The student loan industry is reshaping higher education, molding colleges and universities into corporation-like institutions and privatizing higher education. These institutions are behaving in much the same way that mortgage brokers were a little over a decade ago, when they convinced people to buy homes they could not afford (which eventually led to the 2008 recession). Under this system, profit-driven entities like banks have a stake in increasing tuition rates and fees because their businesses depend on it. And they often manipulate students and parents into taking out loans that will burden them for the rest of their lives.
Sanders rejects this profit-driven model of education and the debt that comes with it. Along with his proposal for free public college, Sanders’ student debt forgiveness program reflects the idea that higher education should be a public good, not a source of profits for powerful financial institutions.
Pundits have praised Warren’s plan for its potential to shrink the racial wealth gap in the US. Student debt has most severely impacted African Americans, which exacerbates other financial burdens due to systemic racism (such as getting paid less than white people for the same work). Lower-income borrowers who owe more than $50,000 — the maximum amount that would be forgiven under Warren’s plan — are disproportionately black. Since Warren’s plan will leave many of these borrowers with large amounts of debt, it will not be as effective as Sanders’ in shrinking the racial wealth gap. Even if Warren’s plan does provide significant relief, many borrowers would be left with substantial debt that they may be unable to repay. Sanders’ universal plan would do more to decrease the racial wealth gap, disproportionately benefiting people of color.
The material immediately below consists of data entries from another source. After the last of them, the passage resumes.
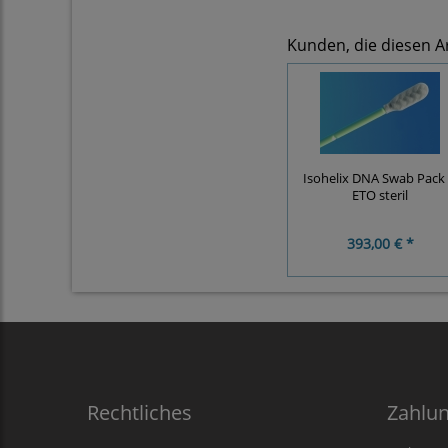
Kunden, die diesen Ar
Isohelix DNA Swab Pack 
ETO steril
393,00 € *
Rechtliches
Zahlu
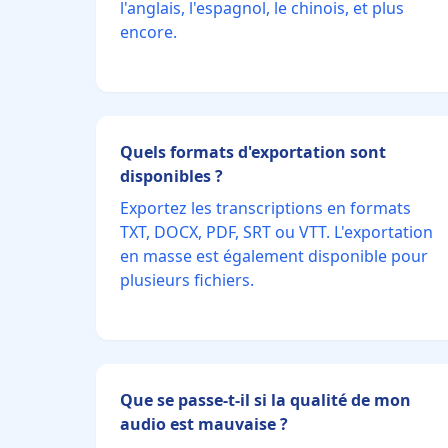
l'anglais, l'espagnol, le chinois, et plus
encore.
Quels formats d'exportation sont
disponibles ?
Exportez les transcriptions en formats
TXT, DOCX, PDF, SRT ou VTT. L'exportation
en masse est également disponible pour
plusieurs fichiers.
Que se passe-t-il si la qualité de mon
audio est mauvaise ?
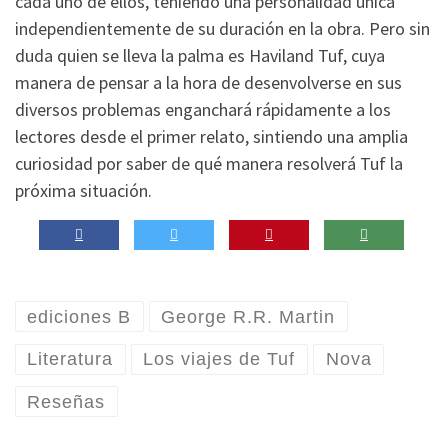
cada uno de ellos, teniendo una personalidad única
independientemente de su duración en la obra. Pero sin
duda quien se lleva la palma es Haviland Tuf, cuya
manera de pensar a la hora de desenvolverse en sus
diversos problemas enganchará rápidamente a los
lectores desde el primer relato, sintiendo una amplia
curiosidad por saber de qué manera resolverá Tuf la
próxima situación.
ediciones B
George R.R. Martin
Literatura
Los viajes de Tuf
Nova
Reseñas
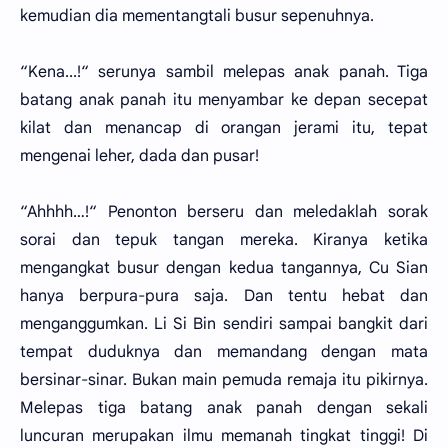
kemudian dia mementangtali busur sepenuhnya.
“Kena...!“ serunya sambil melepas anak panah. Tiga
batang anak panah itu menyambar ke depan secepat
kilat dan menancap di orangan jerami itu, tepat
mengenai leher, dada dan pusar!
“Ahhhh…!“ Penonton berseru dan meledaklah sorak
sorai dan tepuk tangan mereka. Kiranya ketika
mengangkat busur dengan kedua tangannya, Cu Sian
hanya berpura-pura saja. Dan tentu hebat dan
menganggumkan. Li Si Bin sendiri sampai bangkit dari
tempat duduknya dan memandang dengan mata
bersinar-sinar. Bukan main pemuda remaja itu pikirnya.
Melepas tiga batang anak panah dengan sekali
luncuran merupakan ilmu memanah tingkat tinggi! Di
Student loan debt is the second most common type of personal debt for Americans under 35. Large debt loads put intense pressure on borrowers to earn money to make payments. That pressure limits people’s ability to make decisions freely, whether it be a lawyer deciding whether to represent a high-profile corporate client versus a poorer client, or a nurse who is deciding whether to go on strike and risk going without pay for days or even weeks. Eliminating this giant burden means freeing millions of people from being held hostage by capital. Sanders’ plan would give people more agency over their lives and could drastically improve the lives of workers — for example, no one would have to stick with a job they don’t like just for the money or the student debt relief benefit. Without this debt, wages could be saved and used for starting a family, buying a house or a car, or going on vacation.
The only thing that borrowers are guilty of is getting an education in hopes of bettering their lives and following their dreams. Society should not punish people for the rest of their lives for this. Bernie Sanders’ plan promotes the idea of education as a public good, loosens the grip of debt profiteers on all Americans, and expands everyone’s freedom to live the lives they want.